* _WHAT TO DO_: The task calls for each record to be given again unchanged, minus any pictures.

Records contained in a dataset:

---

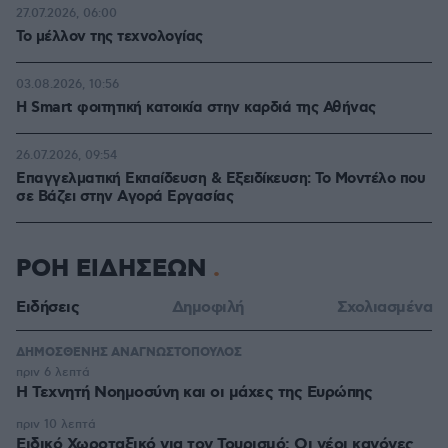
27.07.2026, 06:00
Το μέλλον της τεχνολογίας
03.08.2026, 10:56
Η Smart φοιτητική κατοικία στην καρδιά της Αθήνας
26.07.2026, 09:54
Επαγγελματική Εκπαίδευση & Εξειδίκευση: Το Mοντέλο που
σε Bάζει στην Aγορά Eργασίας
ΡΟΗ ΕΙΔΗΣΕΩΝ
Ειδήσεις
Δημοφιλή
Σχολιασμένα
ΔΗΜΟΣΘΕΝΗΣ ΑΝΑΓΝΩΣΤΟΠΟΥΛΟΣ
πριν 6 λεπτά
H Τεχνητή Νοημοσύνη και οι μάχες της Ευρώπης
πριν 10 λεπτά
Ειδικό Χωροταξικό για τον Τουρισμό: Οι νέοι κανόνες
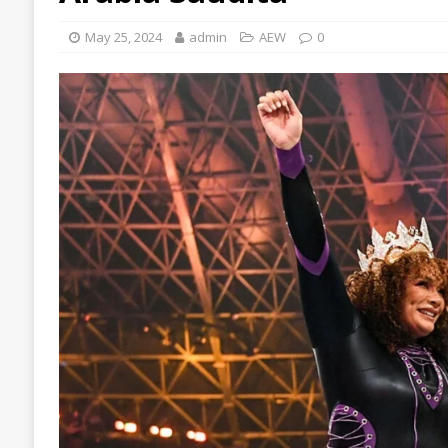
May 25, 2024
admin
AEW
0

---

* _WORKED SOLUTION_:
27.07.2026, 06:00
Το μέλλον της τεχνολογίας
03.08.2026, 10:56
Η Smart φοιτητική κατοικία στην καρδιά της Αθήνας
26.07.2026, 09:54
Επαγγελματική Εκπαίδευση & Εξειδίκευση: Το Mοντέλο που
σε Bάζει στην Aγορά Eργασίας
ΡΟΗ ΕΙΔΗΣΕΩΝ
Ειδήσεις
Δημοφιλή
Σχολιασμένα
ΔΗΜΟΣΘΕΝΗΣ ΑΝΑΓΝΩΣΤΟΠΟΥΛΟΣ
πριν 6 λεπτά
H Τεχνητή Νοημοσύνη και οι μάχες της Ευρώπης
πριν 10 λεπτά
Ειδικό Χωροταξικό για τον Τουρισμό: Οι νέοι κανόνες
May 25, 2024
admin
AEW
0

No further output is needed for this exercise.